Although the Zimmer household was one where multiple sports were played and coached, wrestling obviously made a mark on the entire family.
“There is a bond in families when one of your brothers is a wrestler,” the former All-Conference wrestler said. “You tend to wrestle because you love the sport. It is not the most glorious sport. Basketball, football, and other sports tend to get more glory, but the people and the families that go through wrestling – the dedication that it takes – you are not doing it for the glory and being on ESPN. You are doing it because you want to be really good. The people and families that are into wrestling are into it for all the right reasons. They are into it because they are trying to get better. They are disciplined; they are trying to do things right. It is not about being shown on Sports Center.”
Because of his father – who passed away earlier this year – Zimmer got into the sport, but he stayed in the sport for himself.
“Being able to compete one-on-one, that is the beauty of this sport. I don’t get any help from anyone else. I get to impose my will, or he imposes his will. Then there is the technical aspect of wrestling. There is a lot of technique involved. Getting your hands in the right place, when you are trying to escape you have to make sure you have the proper wrist control. The technique part of it and the competitive part of it I liked.”
Despite his success, Zimmer, who wrestled in the 155-pound weight class in his junior and senior seasons, didn’t consider wrestling his number one sport.
“Wrestling was the toughest sport I was in,” Zimmer said, “but I was a better football and baseball player than I was a wrestler.”
Wrestling still had long-term benefits for the future National Football League head coach.
“It was a tough sport. I think it helped me in a number of ways like becoming more determined. It is such a challenging sport. It builds a lot of character.”
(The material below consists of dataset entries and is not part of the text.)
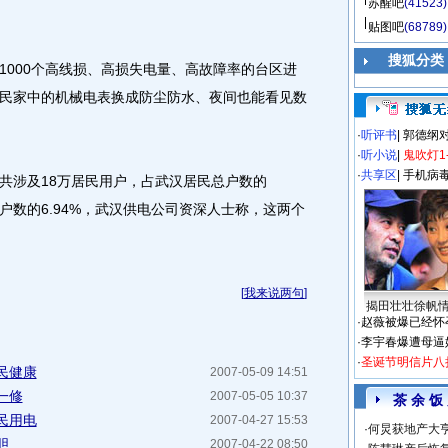
苏醒吧
(41523)
贴图吧
(68789)
搜狐分类
000个高线损、高损失电量、高故障率的台区进
民家中的机械电表换成防尘防水、夜间也能看见数
·
听评书
|
郭德纲
·
听小说
|
鬼吹灯1
·
共享区
|
手机病
涉及18万居民用户，占武汉居民总户数的
总户数的6.94%，武汉供电公司资深人士称，这两个
[
我来说两句
]
揭田壮壮徐帆
·
赵薇被爆已经怀
·
李宇春爆遭母逼
·
圣诞节明信片八
民健康
2007-05-09 14:51
一修
2007-05-05 10:37
茶 余 饭
民用电
2007-04-27 15:53
·
何炅获地产大亨
胆
2007-04-22 08:50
“Anytime you put your heart and soul into something and try to improve every day I think it helps you in life,” Zimmer, who before coming to the Vikings was the defensive coordinator for the Dallas Cowboys, the Atlanta Falcons, and the Cincinnati Bengals, continued. “The discipline part of it – when all of your buddies are going down to McDonalds, and you can’t do it – you have to make weight this week. The ability to overcome any kind of negatives in your life – I think wrestling brings a lot of that into your normal life.”
Like most football coaches, Zimmer feels wrestling and football are good companion sports.
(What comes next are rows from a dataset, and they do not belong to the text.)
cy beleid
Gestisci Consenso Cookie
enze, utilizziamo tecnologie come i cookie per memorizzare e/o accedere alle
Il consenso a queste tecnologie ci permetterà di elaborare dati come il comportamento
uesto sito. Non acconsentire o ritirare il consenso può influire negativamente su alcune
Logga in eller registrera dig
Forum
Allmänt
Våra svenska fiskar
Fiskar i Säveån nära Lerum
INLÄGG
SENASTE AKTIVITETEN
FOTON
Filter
“The balance part (of wrestling), the hand to hand things that you do in wrestling are so close to the way football is,” said Zimmer who played college football for Illinois State and had some calls from baseball scouts as a catcher. “The balance with the offensive and defensive linemen, trying to get the right body positions, football-wise. The will to beat your guy one-on-one is a lot of football too. Even though it is a team sport you still have to block your guy, get him blocked, stay on him, things like that.”
His time as a wrestler influences the way he has coached football.
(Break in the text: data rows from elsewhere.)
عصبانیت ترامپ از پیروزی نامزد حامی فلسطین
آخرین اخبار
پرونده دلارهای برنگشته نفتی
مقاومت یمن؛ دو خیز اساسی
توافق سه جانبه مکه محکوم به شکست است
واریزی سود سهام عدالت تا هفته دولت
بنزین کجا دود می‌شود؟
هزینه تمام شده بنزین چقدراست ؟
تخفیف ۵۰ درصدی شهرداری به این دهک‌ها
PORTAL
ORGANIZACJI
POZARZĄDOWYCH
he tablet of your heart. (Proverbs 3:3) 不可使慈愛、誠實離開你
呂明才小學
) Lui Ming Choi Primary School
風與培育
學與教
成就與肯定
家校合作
“The toughness part of things – not giving up – you get into the third period or the fourth quarter in football – it is time to go win the match or win the game,” said Zimmer who played quarterback and then because of a wrist injury, linebacker for Illinois State. “I think (wrestling) added a lot of toughness to me. You get some of that from football, but the grueling part, the competitiveness, those kinds of things I try to get through to our team.”
Whether the message comes from Mike or Bill, whether the message is rooted in football, baseball or wrestling, one thing seems true, it is obvious he has been getting his message through to his teams.